Compute how many lines in the data below contain "sahip"; answer only with that number.

Saved data entries:
------

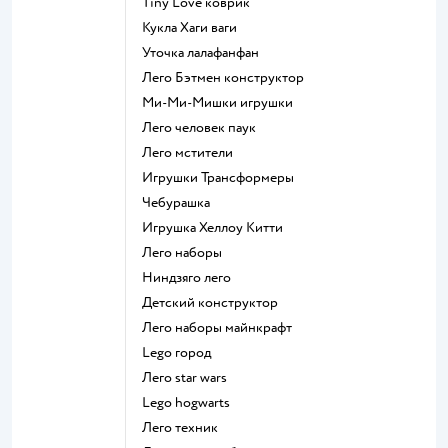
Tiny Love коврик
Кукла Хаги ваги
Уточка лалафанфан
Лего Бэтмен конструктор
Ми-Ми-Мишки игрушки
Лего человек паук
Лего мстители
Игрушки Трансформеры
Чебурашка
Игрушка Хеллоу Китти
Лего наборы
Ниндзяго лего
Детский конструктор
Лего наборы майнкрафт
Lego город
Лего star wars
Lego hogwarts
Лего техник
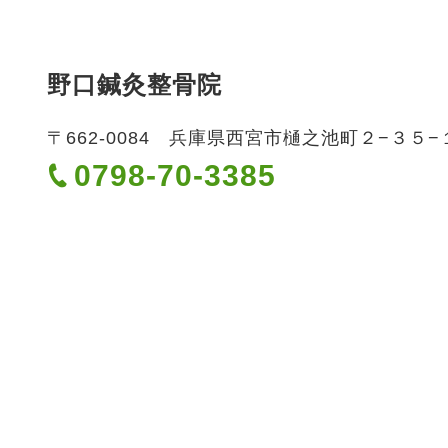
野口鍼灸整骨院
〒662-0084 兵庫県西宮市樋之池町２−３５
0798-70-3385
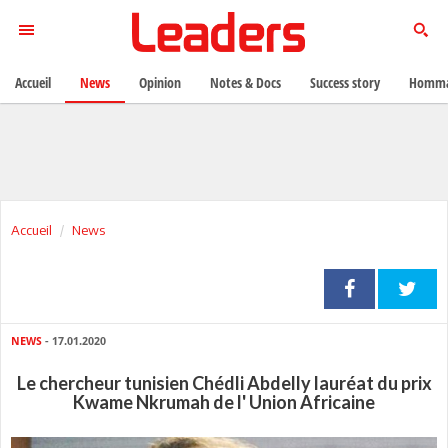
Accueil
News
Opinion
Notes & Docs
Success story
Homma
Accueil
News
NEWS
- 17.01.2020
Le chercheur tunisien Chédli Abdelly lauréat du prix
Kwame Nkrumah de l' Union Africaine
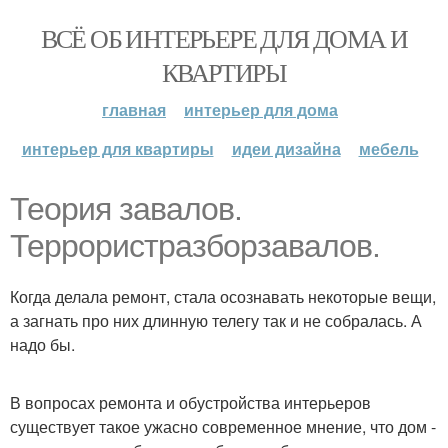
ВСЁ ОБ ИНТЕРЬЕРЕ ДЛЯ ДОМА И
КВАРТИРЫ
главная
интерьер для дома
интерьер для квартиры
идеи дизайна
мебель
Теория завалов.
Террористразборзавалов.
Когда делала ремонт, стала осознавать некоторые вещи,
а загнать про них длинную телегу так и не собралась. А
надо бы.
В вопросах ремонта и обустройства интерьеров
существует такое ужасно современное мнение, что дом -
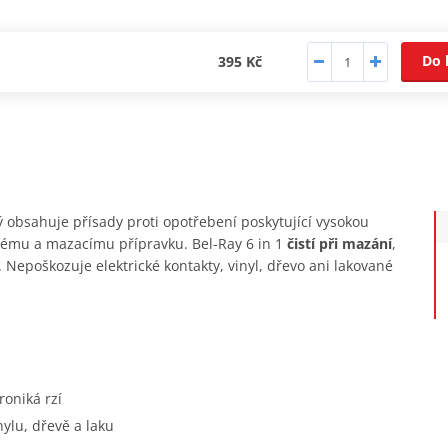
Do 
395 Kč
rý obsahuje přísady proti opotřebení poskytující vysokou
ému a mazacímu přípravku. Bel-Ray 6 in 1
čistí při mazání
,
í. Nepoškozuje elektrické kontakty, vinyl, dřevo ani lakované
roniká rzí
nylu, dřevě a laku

------

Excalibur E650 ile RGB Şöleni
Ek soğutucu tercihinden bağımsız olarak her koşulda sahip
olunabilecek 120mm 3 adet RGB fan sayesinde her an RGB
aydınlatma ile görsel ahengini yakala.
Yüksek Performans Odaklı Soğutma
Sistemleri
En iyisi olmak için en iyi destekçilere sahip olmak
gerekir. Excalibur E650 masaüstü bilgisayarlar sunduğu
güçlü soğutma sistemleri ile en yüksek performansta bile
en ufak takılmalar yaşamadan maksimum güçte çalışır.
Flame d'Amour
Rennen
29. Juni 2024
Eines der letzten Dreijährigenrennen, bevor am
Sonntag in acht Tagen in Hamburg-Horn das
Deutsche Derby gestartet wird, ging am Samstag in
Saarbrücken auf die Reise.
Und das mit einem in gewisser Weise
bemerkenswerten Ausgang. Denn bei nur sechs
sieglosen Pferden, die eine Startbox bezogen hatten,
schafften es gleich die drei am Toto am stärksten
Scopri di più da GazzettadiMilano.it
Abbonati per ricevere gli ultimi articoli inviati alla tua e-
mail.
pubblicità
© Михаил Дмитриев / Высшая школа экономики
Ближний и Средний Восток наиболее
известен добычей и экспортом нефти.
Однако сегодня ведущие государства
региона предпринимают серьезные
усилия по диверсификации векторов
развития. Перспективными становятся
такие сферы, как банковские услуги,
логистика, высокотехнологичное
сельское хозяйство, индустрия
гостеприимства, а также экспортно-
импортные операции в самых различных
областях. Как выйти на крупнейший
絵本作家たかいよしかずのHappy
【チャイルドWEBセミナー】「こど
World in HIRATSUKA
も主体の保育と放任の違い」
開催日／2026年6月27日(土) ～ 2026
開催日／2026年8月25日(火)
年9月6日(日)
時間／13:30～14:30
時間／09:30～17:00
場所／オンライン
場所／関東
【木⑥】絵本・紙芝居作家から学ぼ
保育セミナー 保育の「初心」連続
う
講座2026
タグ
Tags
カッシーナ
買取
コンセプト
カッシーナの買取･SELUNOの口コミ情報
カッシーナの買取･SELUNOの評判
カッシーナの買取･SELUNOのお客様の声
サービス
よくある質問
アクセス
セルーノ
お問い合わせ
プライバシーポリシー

------

* [EXERCISE SOLUTION]: 2